The city is home to one of the largest African-descendent populations outside of Africa (80% of its total population), is known for its diverse culture. However, growing numbers of reports have highlighted deep rooted problems of social exclusion and segregation.
Salvador da Bahia was the first capital of Brazil, between 1549 and 1763. It was also the first slave market in the New World, with slaves arriving to work on the sugar plantations from 1558.
The original indigenous population of Bahia state were the Gé people. The Gé were pushed out by a people called the Tupinambá, who were the residents when the first Europeans arrived.
On Thursday (26 June), the State Government, alongside its Secretary for Racial Equality and for World Cup issues, launched a booklet to promote a debate around racial discrimination and enlighten the general public on the topic.
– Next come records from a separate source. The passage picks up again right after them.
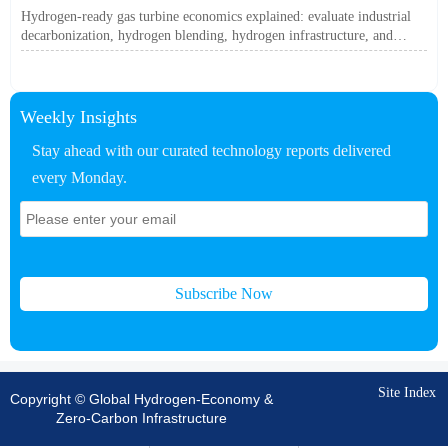
Off?
Hydrogen-ready gas turbine economics explained: evaluate industrial
decarbonization, hydrogen blending, hydrogen infrastructure, and
utility-scale power ROI to see when future-proof flexibility truly pays
off.
Weekly Insights
Stay ahead with our curated technology reports delivered
every Monday.
Subscribe Now
Site Index
Copyright © Global Hydrogen-Economy &
Zero-Carbon Infrastructure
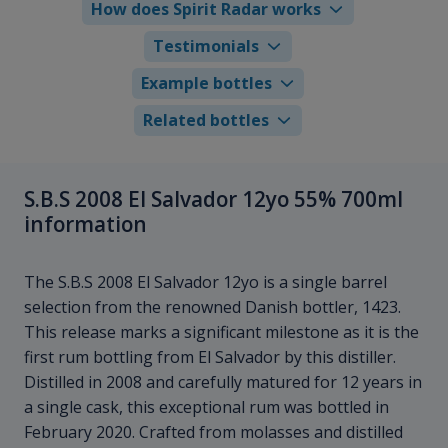
How does Spirit Radar works
Testimonials
Example bottles
Related bottles
S.B.S 2008 El Salvador 12yo 55% 700ml
information
The S.B.S 2008 El Salvador 12yo is a single barrel
selection from the renowned Danish bottler, 1423.
This release marks a significant milestone as it is the
first rum bottling from El Salvador by this distiller.
Distilled in 2008 and carefully matured for 12 years in
a single cask, this exceptional rum was bottled in
February 2020. Crafted from molasses and distilled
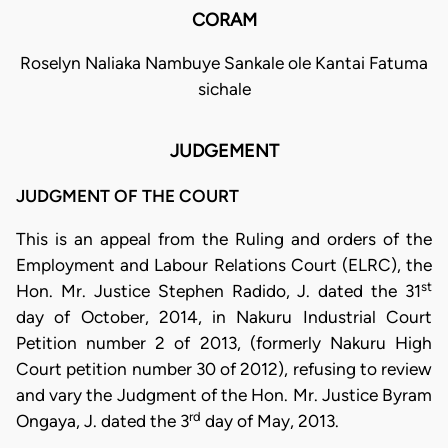
CORAM
Roselyn Naliaka Nambuye Sankale ole Kantai Fatuma
sichale
JUDGEMENT
JUDGMENT OF THE COURT
This is an appeal from the Ruling and orders of the
Employment and Labour Relations Court (ELRC), the
st
Hon. Mr. Justice Stephen Radido, J. dated the 31
day of October, 2014, in Nakuru Industrial Court
Petition number 2 of 2013, (formerly Nakuru High
Court petition number 30 of 2012), refusing to review
and vary the Judgment of the Hon. Mr. Justice Byram
rd
Ongaya, J. dated the 3
day of May, 2013.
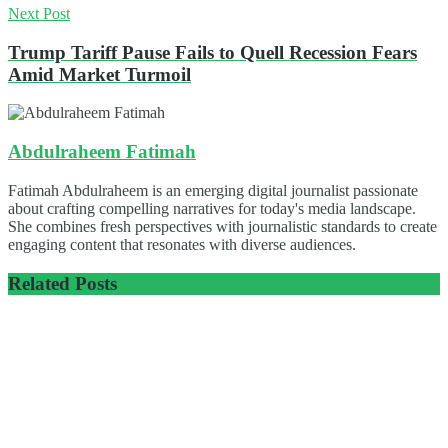
Next Post
Trump Tariff Pause Fails to Quell Recession Fears
Amid Market Turmoil
Abdulraheem Fatimah
Fatimah Abdulraheem is an emerging digital journalist passionate
about crafting compelling narratives for today's media landscape.
She combines fresh perspectives with journalistic standards to create
engaging content that resonates with diverse audiences.
Related
Posts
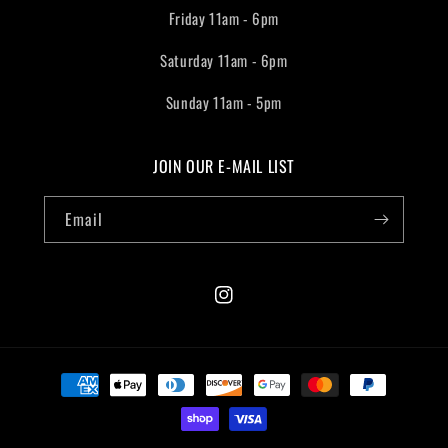
Friday 11am - 6pm
Saturday 11am - 6pm
Sunday 11am - 5pm
JOIN OUR E-MAIL LIST
Email
Instagram
Payment
methods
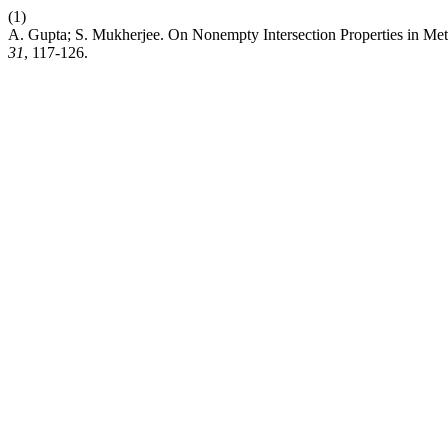
(1)
A. Gupta; S. Mukherjee. On Nonempty Intersection Properties in Met
31
, 117-126.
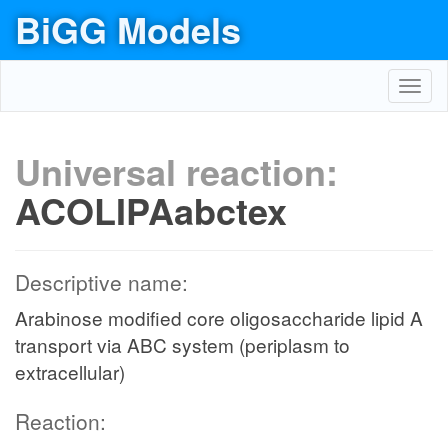
BiGG Models
Toggl
navig
Universal reaction:
ACOLIPAabctex
Descriptive name:
Arabinose modified core oligosaccharide lipid A
transport via ABC system (periplasm to
extracellular)
Reaction:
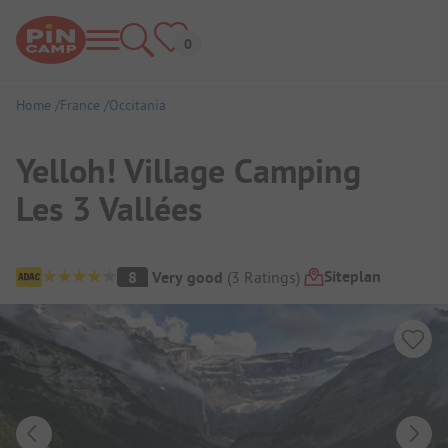
Home
France
Occitania
Yelloh! Village Camping
Les 3 Vallées
Campsite Overview
Siteplan
8
Very good
(
3
Ratings
)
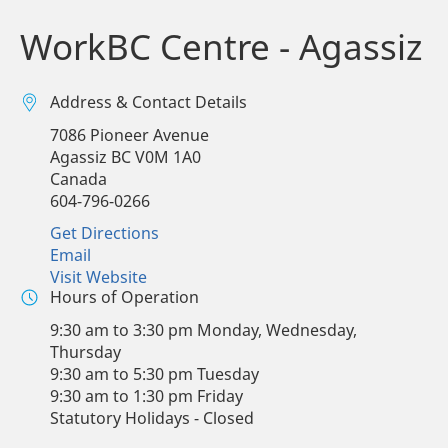
WorkBC Centre - Agassiz
Address & Contact Details
7086 Pioneer Avenue
Agassiz
BC
V0M 1A0
Canada
604-796-0266
Get Directions
Email
Visit Website
Hours of Operation
9:30 am to 3:30 pm Monday, Wednesday,
Thursday
9:30 am to 5:30 pm Tuesday
9:30 am to 1:30 pm Friday
Statutory Holidays - Closed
‘A legacy that will remain once the World Cup is over’
“The booklet is being distributed in and outside football stadiums, on match and non match days. With this, we want to show to everyone that racism and football do not go along together.” said the Bahia State Secretary, Ney Campello.
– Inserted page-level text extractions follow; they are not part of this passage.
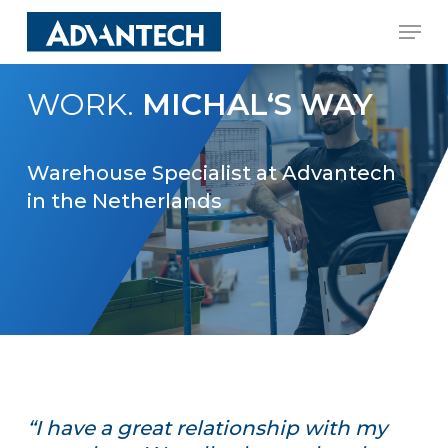
Skip
Men
to
Close
main
Menu
WORK.
MICHAL‘S WAY
content
Warehouse Specialist at Advantech
in the Netherlands
“I have a great relationship with my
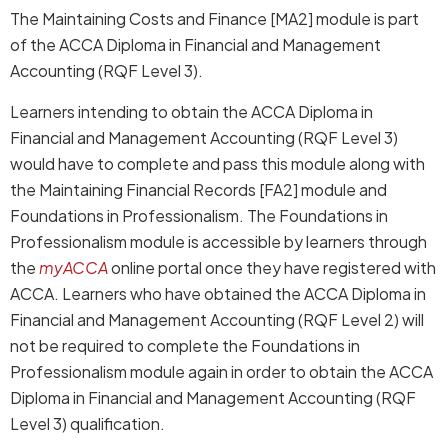
The Maintaining Costs and Finance [MA2] module is part
of the ACCA Diploma in Financial and Management
Accounting (RQF Level 3).
Learners intending to obtain the ACCA Diploma in
Financial and Management Accounting (RQF Level 3)
would have to complete and pass this module along with
the Maintaining Financial Records [FA2] module and
Foundations in Professionalism. The Foundations in
Professionalism module is accessible by learners through
the
myACCA
online portal once they have registered with
ACCA. Learners who have obtained the ACCA Diploma in
Financial and Management Accounting (RQF Level 2) will
not be required to complete the Foundations in
Professionalism module again in order to obtain the ACCA
Diploma in Financial and Management Accounting (RQF
Level 3) qualification.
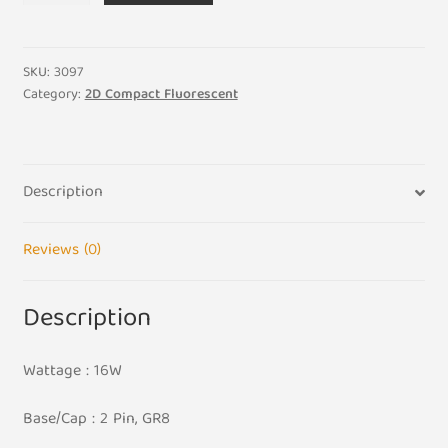
16W
Standard
White
SKU:
3097
835
Category:
2D Compact Fluorescent
2D
Compact
Fluorescent
Description
quantity
Reviews (0)
Description
Wattage : 16W
Base/Cap : 2 Pin, GR8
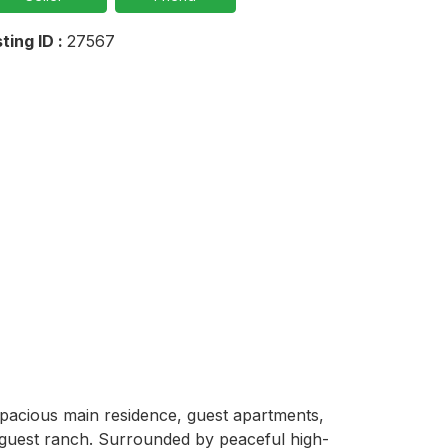
sting ID :
27567
pacious main residence, guest apartments, 
 or guest ranch. Surrounded by peaceful high-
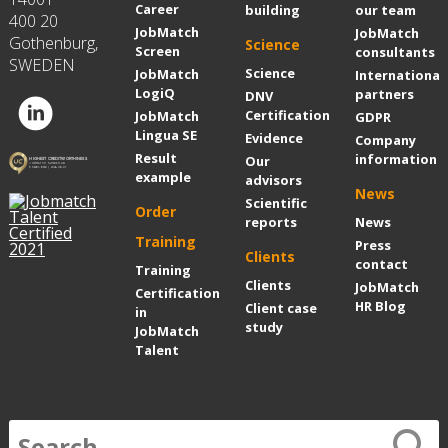
Career
building
our team
400 20
JobMatch
JobMatch
Gothenburg,
Science
Screen
consultants
SWEDEN
Science
JobMatch
International
LogiQ
partners
DNV
Certification
JobMatch
GDPR
Lingua SE
Evidence
Company
Result
information
Our
example
advisors
News
Scientific
Order
reports
News
Training
Press
Clients
contact
Training
Clients
JobMatch
Certification
HR Blog
Client case
in
study
JobMatch
Talent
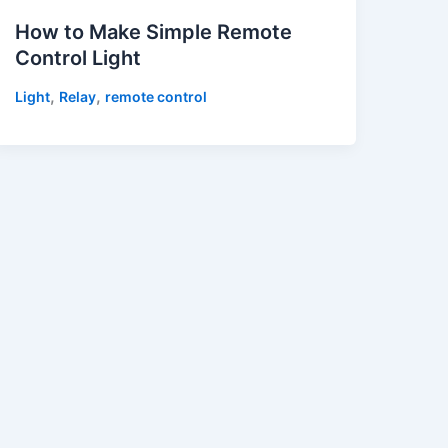
How to Make Simple Remote
Control Light
,
,
Light
Relay
remote control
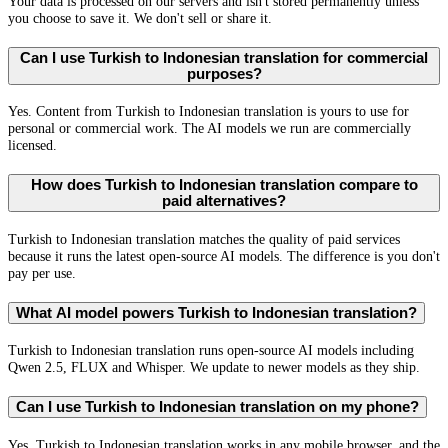
Your data is processed on our servers and isn't stored permanently unless
you choose to save it. We don't sell or share it.
Can I use Turkish to Indonesian translation for commercial
purposes?
Yes. Content from Turkish to Indonesian translation is yours to use for
personal or commercial work. The AI models we run are commercially
licensed.
How does Turkish to Indonesian translation compare to
paid alternatives?
Turkish to Indonesian translation matches the quality of paid services
because it runs the latest open-source AI models. The difference is you don't
pay per use.
What AI model powers Turkish to Indonesian translation?
Turkish to Indonesian translation runs open-source AI models including
Qwen 2.5, FLUX and Whisper. We update to newer models as they ship.
Can I use Turkish to Indonesian translation on my phone?
Yes. Turkish to Indonesian translation works in any mobile browser, and the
“People’s awareness of racism is a legacy that will remain once the World Cup is over.” he added.
The ‘Copa sem racismo’ (World Cup without racism) booklet gives a context of racism in football, definition of racism, legal information on the issue and contact numbers of anti-racism organisations to help fans, tourists and Salvador’s citizens report abuse.
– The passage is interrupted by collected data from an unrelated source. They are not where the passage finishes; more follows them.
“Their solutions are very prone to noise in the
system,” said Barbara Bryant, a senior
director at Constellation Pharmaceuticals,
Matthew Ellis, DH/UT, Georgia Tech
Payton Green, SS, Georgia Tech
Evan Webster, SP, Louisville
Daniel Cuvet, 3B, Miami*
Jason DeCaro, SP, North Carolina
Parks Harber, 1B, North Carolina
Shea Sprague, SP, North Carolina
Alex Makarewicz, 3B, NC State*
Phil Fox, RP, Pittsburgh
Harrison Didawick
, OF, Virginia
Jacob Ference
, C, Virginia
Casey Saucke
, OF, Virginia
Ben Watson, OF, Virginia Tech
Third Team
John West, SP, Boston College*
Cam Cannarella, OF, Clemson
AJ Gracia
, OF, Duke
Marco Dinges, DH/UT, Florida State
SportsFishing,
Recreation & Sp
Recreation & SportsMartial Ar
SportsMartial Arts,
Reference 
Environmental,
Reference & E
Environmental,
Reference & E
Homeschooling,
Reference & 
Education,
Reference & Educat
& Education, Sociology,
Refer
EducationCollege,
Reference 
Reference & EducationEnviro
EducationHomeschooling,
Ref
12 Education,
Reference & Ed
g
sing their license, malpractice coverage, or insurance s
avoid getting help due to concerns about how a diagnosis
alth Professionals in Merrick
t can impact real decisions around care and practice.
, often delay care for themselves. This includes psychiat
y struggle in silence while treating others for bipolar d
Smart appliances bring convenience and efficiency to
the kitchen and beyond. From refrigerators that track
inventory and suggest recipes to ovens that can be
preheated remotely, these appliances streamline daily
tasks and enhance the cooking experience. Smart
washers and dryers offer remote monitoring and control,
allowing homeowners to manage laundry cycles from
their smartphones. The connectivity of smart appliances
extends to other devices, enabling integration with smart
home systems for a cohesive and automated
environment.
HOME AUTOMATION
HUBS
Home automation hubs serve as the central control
Hélio Santos, a University lecturer, explained that for many years Brazil looked up to European football as an example. At the time few black players were signed by teams or selected for the national team, a situation that only started to shift in the 1960’s when players, including Pele and Mané Garrincha, became national heroes.
“There were very few black players in the national team and we almost didn’t have any black goalkeepers. I can only name two, one in the 50s and one in the 90’s, Dida,” he said.
“Nowadays, the majority of our players are Afro-descendents, but even so, we still have situations of discrimination in the game. Fans still discriminate players based on their race and we want to stop this. For that reason, initiatives as this one and other awareness-raising actions in and outside football are extremely important.”
In December 2013, the Sate of Bahia inaugurated the Nelson Mandela center against Racism and Religious Intolerance an information and reporting discrimination point for racial discrimination.
Since then, several seminars and debates have been organised in the centre addressing discrimination and religious intolerance ahead of the World Cup.
FIFA, Brazil and Rio government campaigns
Other anti-discrimination messages at the World Cup include a social media campaign from FIFA with a message of #SayNoToRacism. The Quarter Finals of the competition on the 4 and 5 July will be dedicated to the campaign.
The Brazilian government also have a social media campaign under the hashtag #CopaSemRacismo (World Cup without racism) consisting of a series of anti-racism football related pictures and a video.
The government of the state of Rio has been focusing on the promotion of human rights and diversity to bring about cultural understanding between people during the World Cup period.